RECORDS TO PROCESS section start

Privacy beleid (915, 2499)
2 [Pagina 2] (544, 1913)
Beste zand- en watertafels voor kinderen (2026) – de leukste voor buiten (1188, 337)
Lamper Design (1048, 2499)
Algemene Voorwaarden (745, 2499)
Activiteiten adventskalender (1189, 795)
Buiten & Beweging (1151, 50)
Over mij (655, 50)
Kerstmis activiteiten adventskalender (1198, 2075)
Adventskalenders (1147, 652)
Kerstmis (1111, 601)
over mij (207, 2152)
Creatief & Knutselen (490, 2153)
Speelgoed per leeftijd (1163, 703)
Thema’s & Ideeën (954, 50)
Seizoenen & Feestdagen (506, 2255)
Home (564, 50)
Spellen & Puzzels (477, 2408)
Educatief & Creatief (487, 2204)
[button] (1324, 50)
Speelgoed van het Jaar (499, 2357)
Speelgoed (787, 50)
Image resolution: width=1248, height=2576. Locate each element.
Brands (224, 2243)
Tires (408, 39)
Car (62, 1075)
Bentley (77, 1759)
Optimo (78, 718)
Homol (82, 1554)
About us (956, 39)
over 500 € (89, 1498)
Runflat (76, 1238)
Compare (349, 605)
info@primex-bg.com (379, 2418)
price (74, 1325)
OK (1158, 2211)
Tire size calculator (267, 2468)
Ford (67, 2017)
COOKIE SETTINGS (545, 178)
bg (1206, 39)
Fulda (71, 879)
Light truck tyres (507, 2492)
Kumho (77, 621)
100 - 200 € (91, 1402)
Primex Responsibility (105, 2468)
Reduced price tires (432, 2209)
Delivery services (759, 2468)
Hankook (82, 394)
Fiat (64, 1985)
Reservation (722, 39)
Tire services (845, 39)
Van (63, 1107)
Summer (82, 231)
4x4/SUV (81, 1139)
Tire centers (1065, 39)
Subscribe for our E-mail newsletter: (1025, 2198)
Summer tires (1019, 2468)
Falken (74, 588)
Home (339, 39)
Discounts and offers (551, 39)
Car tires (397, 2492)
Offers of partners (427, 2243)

RECORDS TO PROCESS section end

• [AIM OF THE EXERCISE]:
If a line in the entries above contains "Kerstmis", report it.

• [REPLY]:
Kerstmis activiteiten adventskalender (1198, 2075)
Kerstmis (1111, 601)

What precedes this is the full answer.